As King George III sings knowingly to us newly independent Yanks in the musical "Hamilton," "You'll be back."
And how. The long lines of British soldiers waiting on the beach for evacuation in the movie "Dunkirk" might as well be Brit expressions waiting for transport to the U.S. Consider the barmy army of Briticisms that have recently invaded our news outlets:
A New York Post headline announces that the stodgy hobby of needlepointing is getting a "twee update." A Chicago Tribune headline declares that criticism of the NBA playoffs just might be "spot on."
The New York Times reports that a magician was "keen to" impress his audience, and a Los Angeles Times editorial, perhaps with LA's own artful Dodgers in mind, suggests that testimony given in a hearing was "dodgy."

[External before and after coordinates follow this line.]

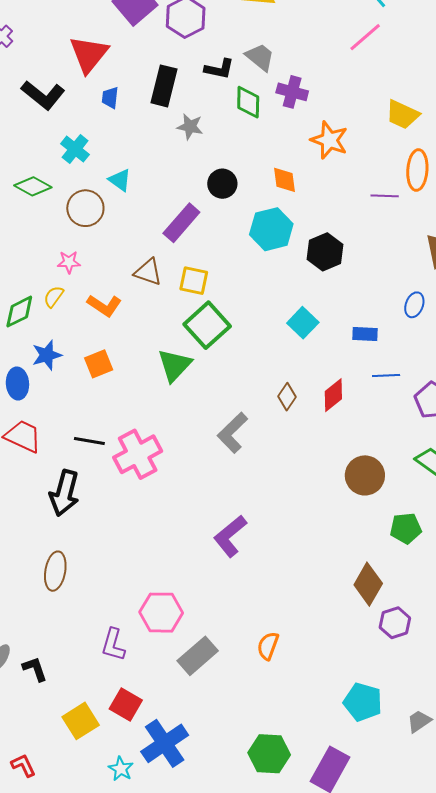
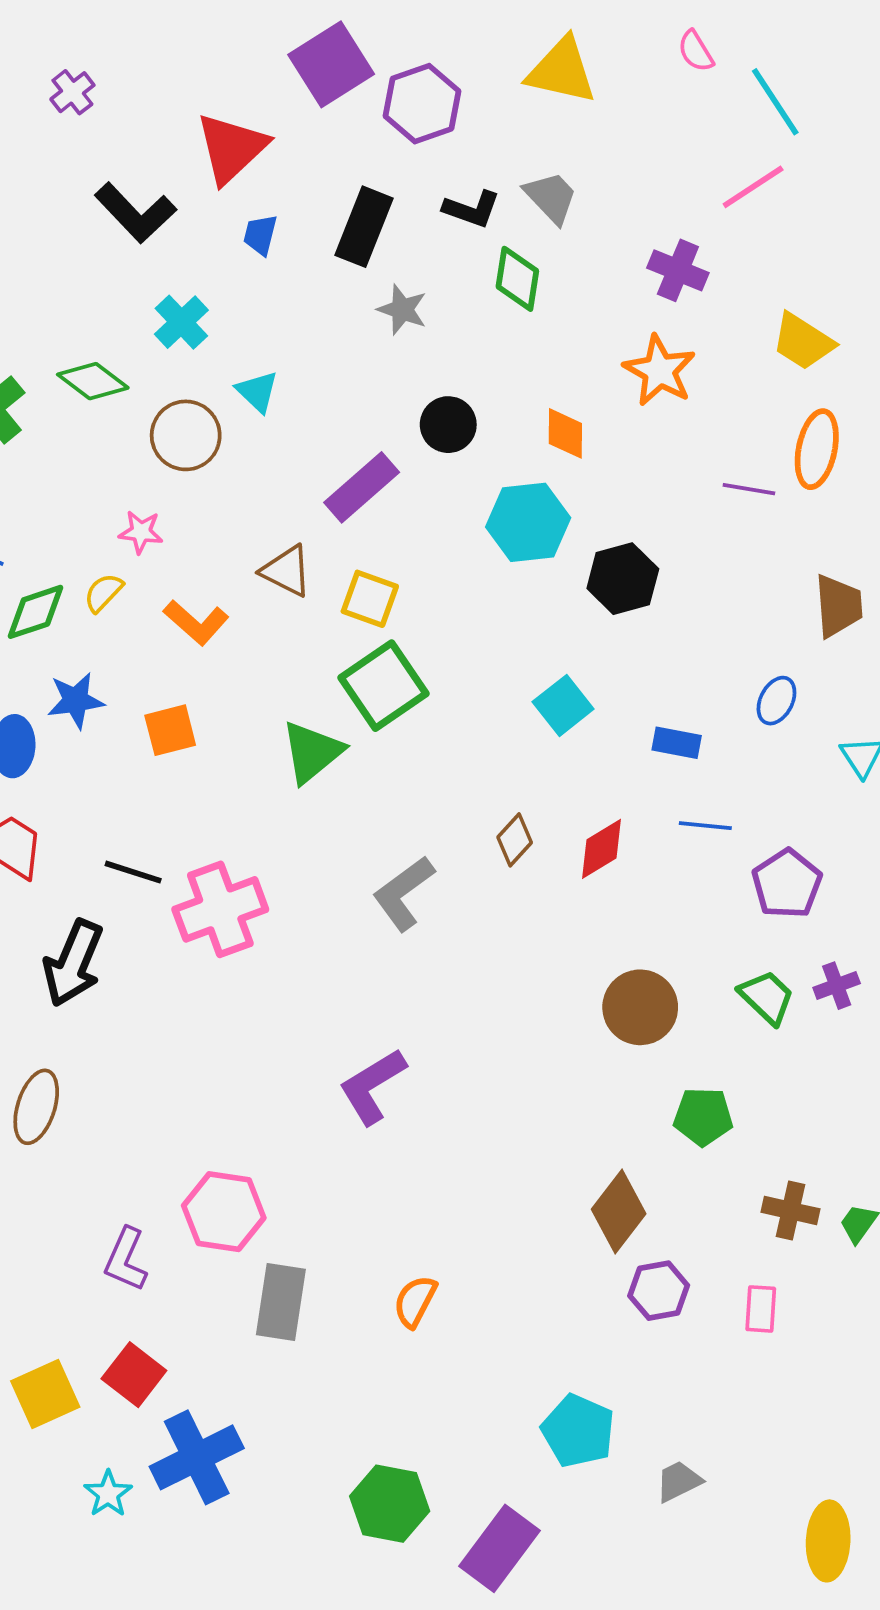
purple cross: (292, 92) -> (678, 270), moved
gray rectangle: (198, 656) -> (281, 1302), turned -48

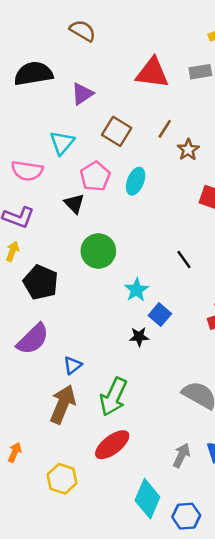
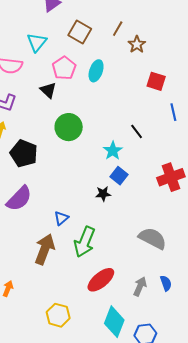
cyan star: (136, 290) -> (113, 151), moved
blue triangle: (73, 365) -> (61, 218), moved
red ellipse: (112, 445) -> (101, 280), moved
yellow hexagon: (62, 479) -> (58, 315), moved

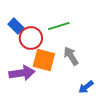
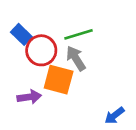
gray arrow: (71, 56) -> (76, 58), moved
purple arrow: (22, 73) -> (29, 97), size x0.7

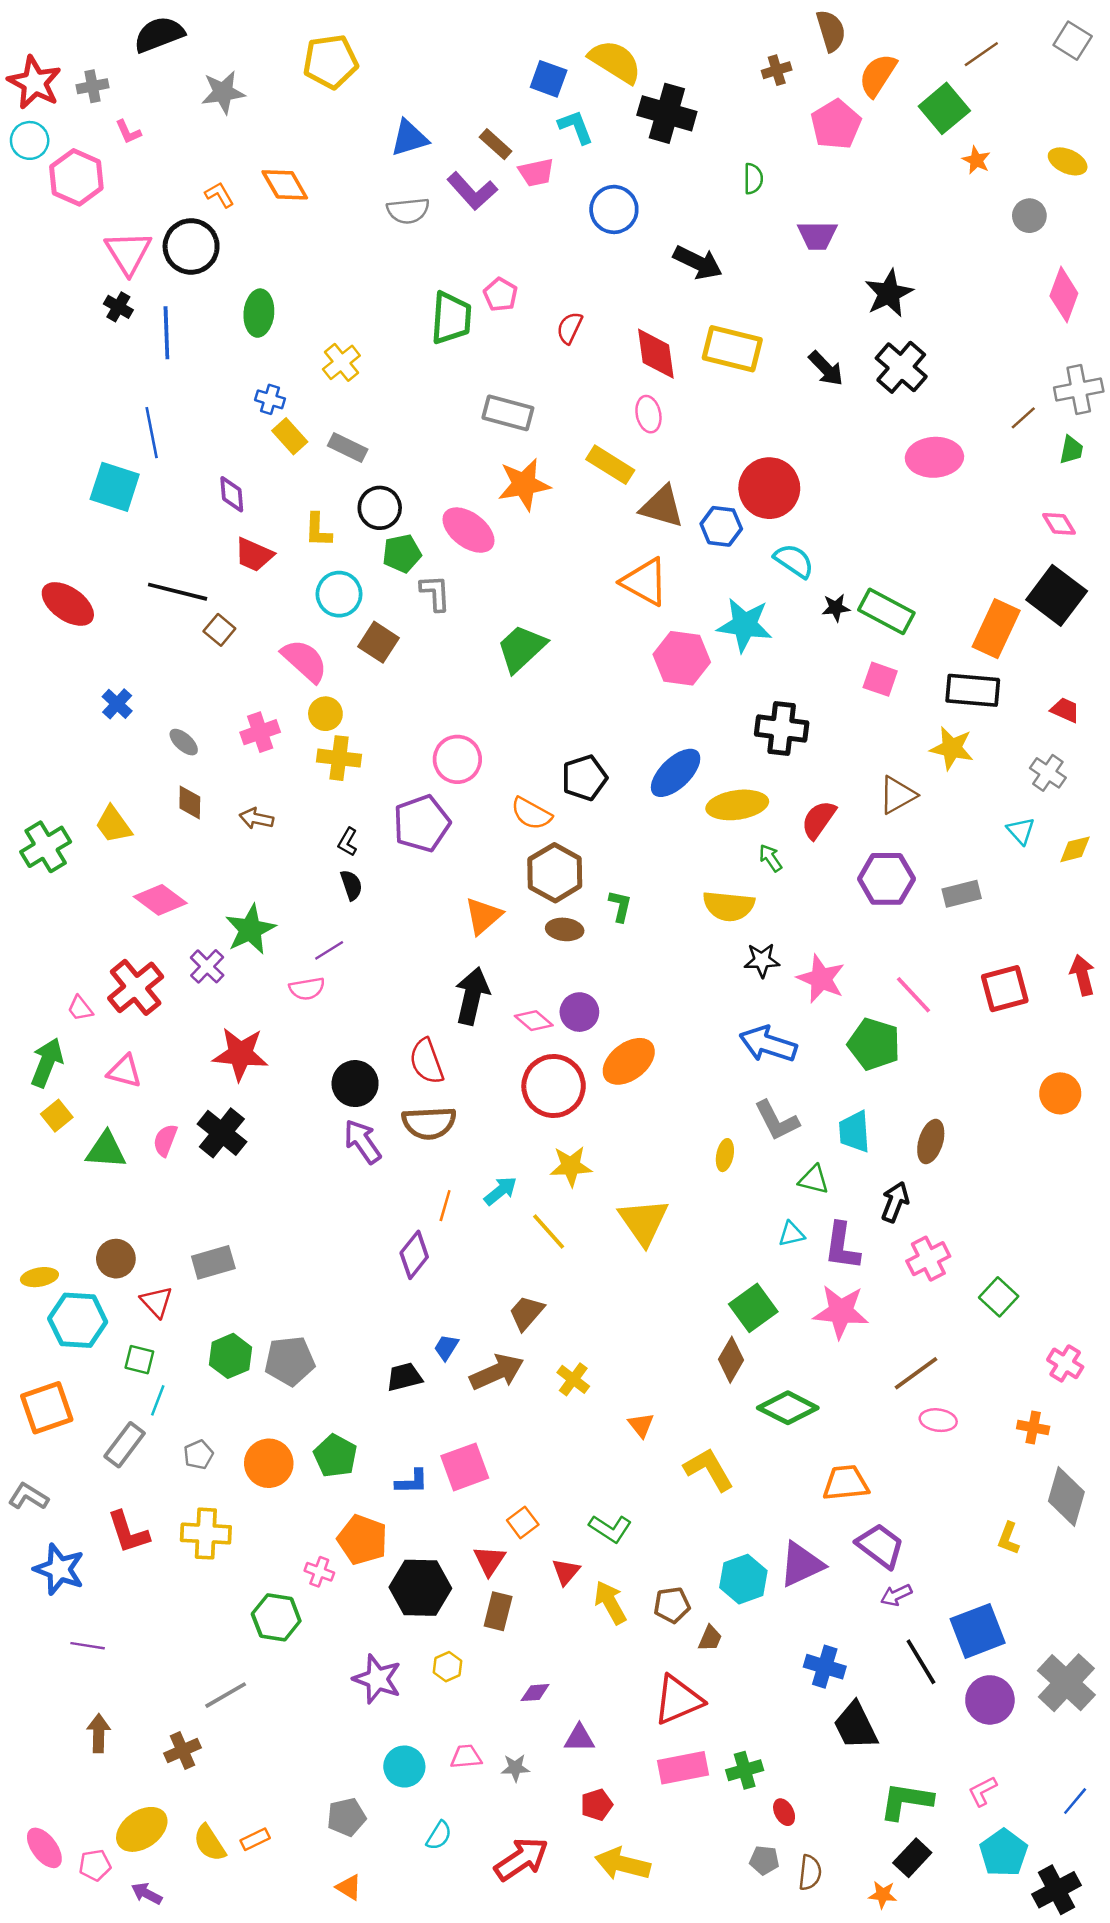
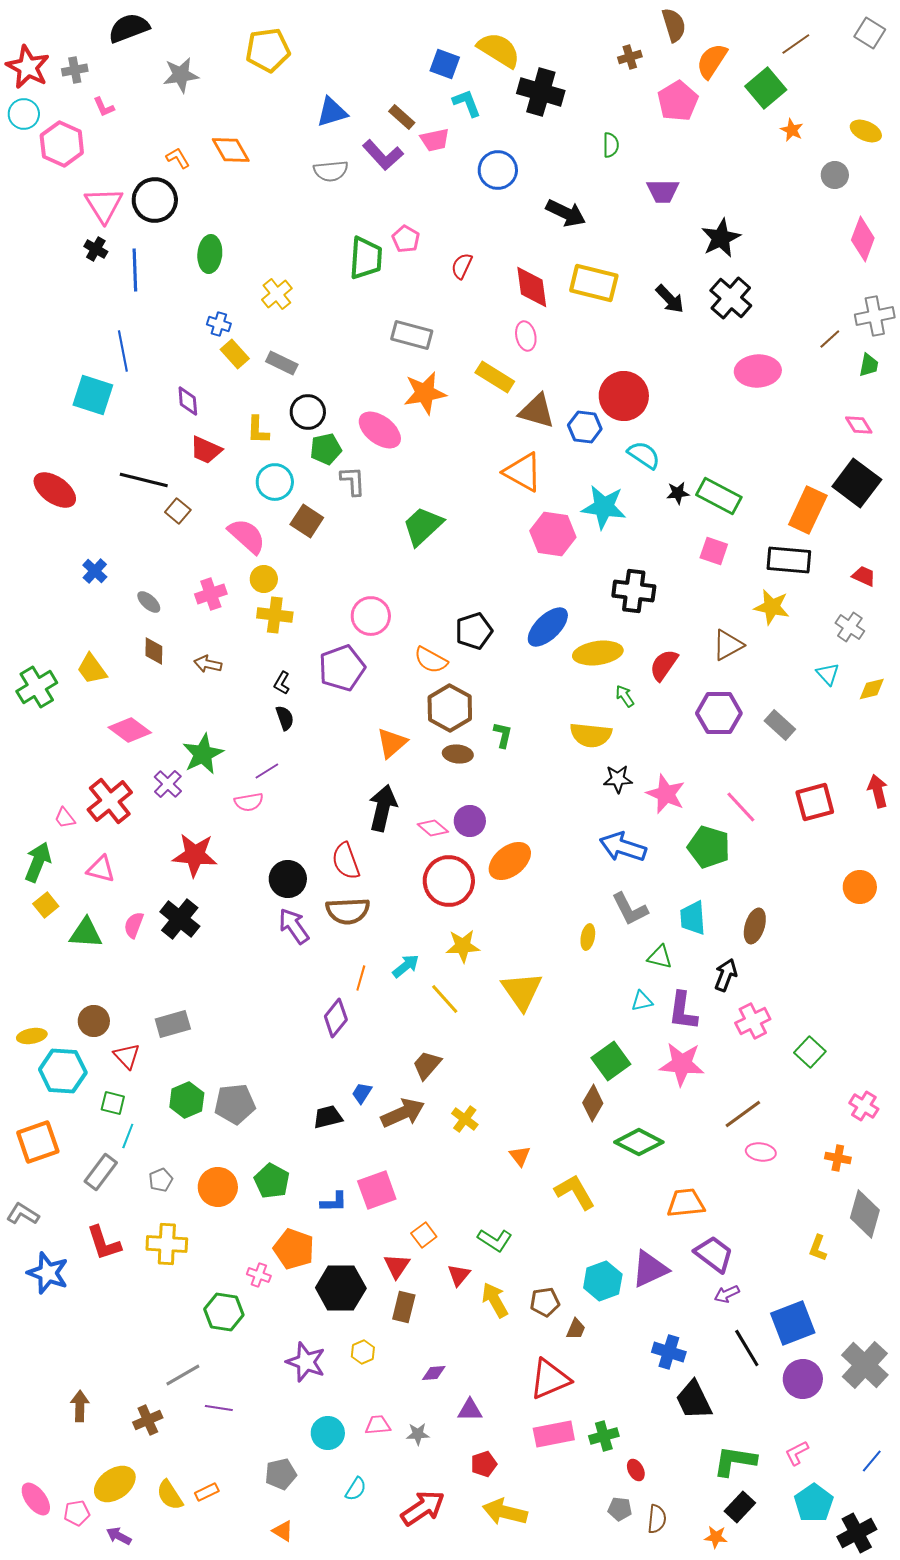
gray rectangle: (962, 894) -> (780, 725), turned 56
purple line: (88, 1646) -> (219, 1408), moved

And when news writers need terms that mean time, they now import phrases from the land of Greenwich Mean Time: "run up" to the war, getting "ahead of" the trend, tracking the "follow on."
In fact, some of the cliches we Yanks find most annoying are as American as, well, steak and kidney pie: gone missing, vet, suss out, gobsmacked, one-off, take a decision, baby bump, ginger (for a red head), "bored of" instead of "bored by," and "called" (for named), e.g., "a man called Jack."
There doesn't seem to be any sell date on these trendy expressions, and, yup, "sell date" and "trendy" are Anglican imports too.
Remember how we used to fume when insouciant waiters responded to a "thank you" with "no problem"? Now they answer with the Briticism "No worries." Arrrrgggghhhh!
Ben Yagoda, who tracks this British invasion in his delightful blog at britishisms.wordpress.com, demonstrates that these limeyisms come not as single spies but in battalions.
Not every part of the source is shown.